The Navy has posted video of the destroyer Zumwalt preparing to join the fleet, but one bystander can be heard offering criticism that neither the Navy nor the shipbuilder will appreciate.
In the video, which was shot last Wednesday, posted by Defense Media Activity — Navy on Friday and pulled on Monday, the destoyer Zumwalt can be seen getting underway from General Dynamics Bath Iron works in Maine in preparation for its commissioning in Baltimore next month.
The ship is the first of the DDG 1000 destroyers, which for the past decade and a half has gone through a number of design changes and reboots as leaders changed their view of what the Navy needs.
As the ship rolls by in the Navy video, a man near the videographer can be heard making comments, first saying the ship will “make a difference,” then saying the new generation of shipbuilders “haven’t got a clue.”

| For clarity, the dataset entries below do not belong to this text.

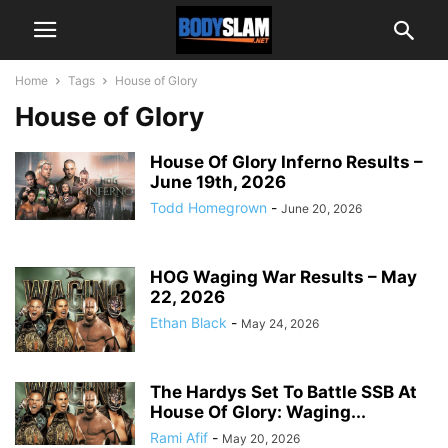
Home
Tags
House of Glory
House of Glory
House Of Glory Inferno Results –
June 19th, 2026
Todd Homegrown
-
June 20, 2026
HOG Waging War Results – May
22, 2026
Ethan Black
-
May 24, 2026
The Hardys Set To Battle SSB At
House Of Glory: Waging...
Rami Afif
-
May 20, 2026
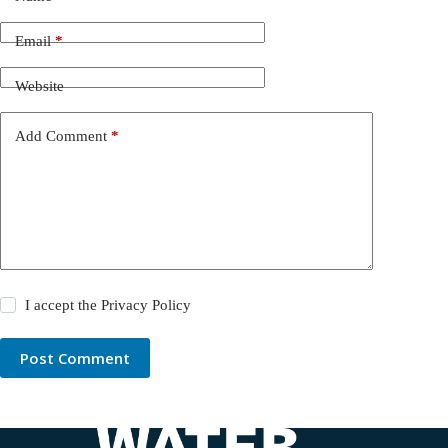
Email
*
Website
Add Comment
*
I accept the
Privacy Policy
Post Comment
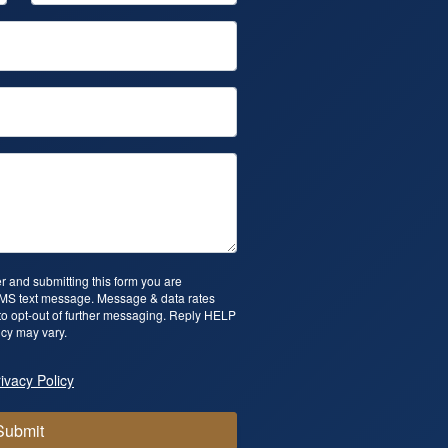
 and submitting this form you are
SMS text message. Message & data rates
o opt-out of further messaging. Reply HELP
cy may vary.
ivacy Policy
Submit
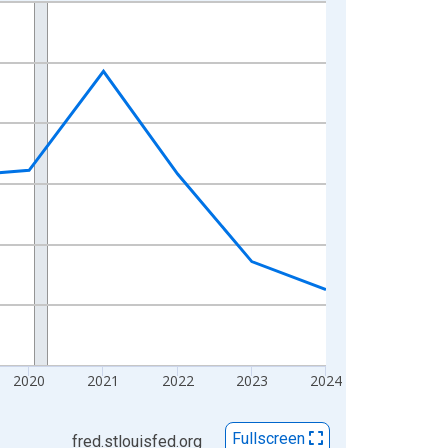
2020
2021
2022
2023
2024
Fullscreen
fred.stlouisfed.org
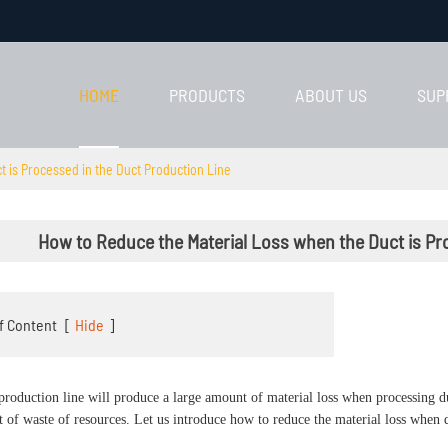
HOME
PRODUCTS
ABOUT US
SUP
 is Processed in the Duct Production Line
How to Reduce the Material Loss when the Duct is Pr
f Content
[
Hide
]
production line will produce a large amount of material loss when processing duc
ot of waste of resources. Let us introduce how to reduce the material loss when 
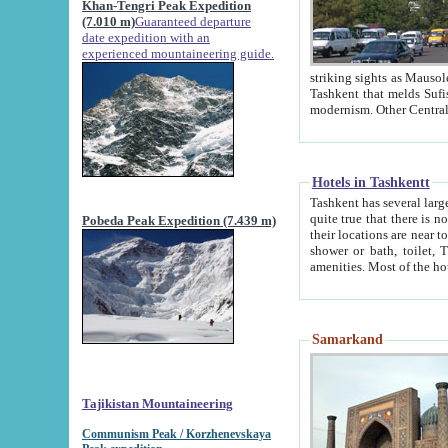
Khan-Tengri Peak Expedition
(7.010 m)
Guaranteed departure
date expedition with an
experienced mountaineering guide.
striking sights as Mausoleum of Sheikh Zaynudin Bob
Tashkent that melds Sufism, Marxism and Capitalism, the East, West and Russia, as well as tradition and
Hotels in Tashkentt
Tashkent has several large luxury hot
quite true that there is no clear downtown area in Tashkent. The
Pobeda Peak Expedition (7.439 m)
their locations are near to downtown and airport, which is also located within the city line. All hotels have
shower or bath, toilet, TV set and telephone 
Samarkand
Tajikistan Mountaineering
Communism Peak / Korzhenevskaya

“It took like six to seven years to put that together and there’s a lot of, I won’t say corruption, but there’s a lot of baloney going on with these things right now,” the man says. “You see what they did, Bath Iron Works had a crew of people that built ships in the past. They knew how to build ships.
“General Dynamics bought them in the ’80s and sort of moved a lot of people out and the last of those people are in there right now. The very last few that have been there 30, 40, 50 years. And unfortunately, the college rookies they’re educating today might be book smart but they haven’t got a clue about building ships.
“That’s why that took so long. Because his daddy worked there for I believe 28 years and he told me how many things they had to redo after they redid and had to redo it again. Just a lot of politics.”
A spokesman for General Dynamics Bath Iron Works declined to comment.